**Work to be completed:**
Transcribe the records below. Leave every word as it is.

*** Supplied records ***

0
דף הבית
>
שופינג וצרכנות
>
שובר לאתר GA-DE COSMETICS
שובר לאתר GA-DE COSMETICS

***

**The completed task:**
0
דף הבית
>
שופינג וצרכנות
>
שובר לאתר GA-DE COSMETICS
שובר לאתר GA-DE COSMETICS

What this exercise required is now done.